REQUIREMENT: If a line of the records contains the string "fotos", copy it out.

[Stored entries]

◇ ◇ ◇

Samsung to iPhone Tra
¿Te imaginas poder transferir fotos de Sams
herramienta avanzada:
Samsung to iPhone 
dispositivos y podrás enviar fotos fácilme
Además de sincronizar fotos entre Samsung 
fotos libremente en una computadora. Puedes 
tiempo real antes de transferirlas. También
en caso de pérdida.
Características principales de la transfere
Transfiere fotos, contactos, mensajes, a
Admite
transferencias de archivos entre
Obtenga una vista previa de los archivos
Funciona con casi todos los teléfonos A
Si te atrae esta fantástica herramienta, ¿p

◇ ◇ ◇

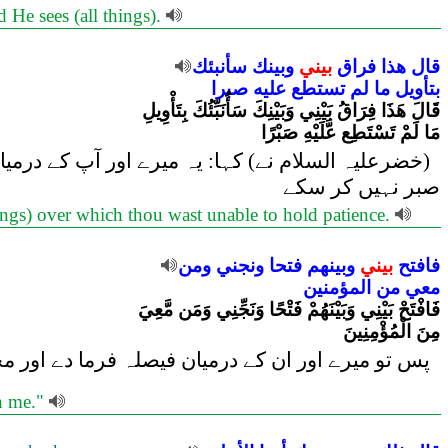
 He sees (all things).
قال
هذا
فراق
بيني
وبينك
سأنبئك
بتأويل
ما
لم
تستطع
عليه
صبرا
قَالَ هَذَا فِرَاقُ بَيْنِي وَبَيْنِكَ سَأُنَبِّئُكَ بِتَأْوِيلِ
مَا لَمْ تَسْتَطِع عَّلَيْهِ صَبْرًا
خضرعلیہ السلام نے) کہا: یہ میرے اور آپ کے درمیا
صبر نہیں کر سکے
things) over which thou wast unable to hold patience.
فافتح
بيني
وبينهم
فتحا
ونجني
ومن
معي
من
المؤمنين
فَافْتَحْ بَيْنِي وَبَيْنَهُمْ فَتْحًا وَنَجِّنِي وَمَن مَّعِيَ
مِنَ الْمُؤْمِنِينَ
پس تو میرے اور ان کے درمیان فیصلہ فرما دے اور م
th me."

◇ ◇ ◇

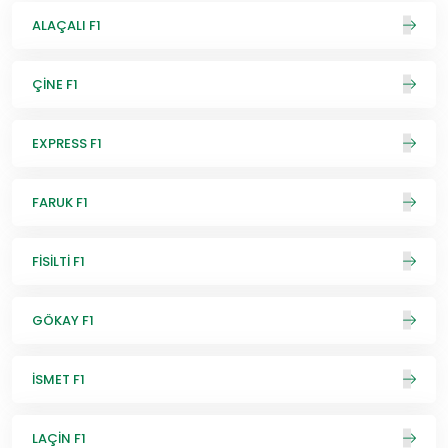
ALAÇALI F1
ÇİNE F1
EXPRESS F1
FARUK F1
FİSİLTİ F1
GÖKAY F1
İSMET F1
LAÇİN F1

◇ ◇ ◇

COMPLETED EXERCISE:
¿Te imaginas poder transferir fotos de Sams
dispositivos y podrás enviar fotos fácilme
Además de sincronizar fotos entre Samsung 
fotos libremente en una computadora. Puedes 
Transfiere fotos, contactos, mensajes, a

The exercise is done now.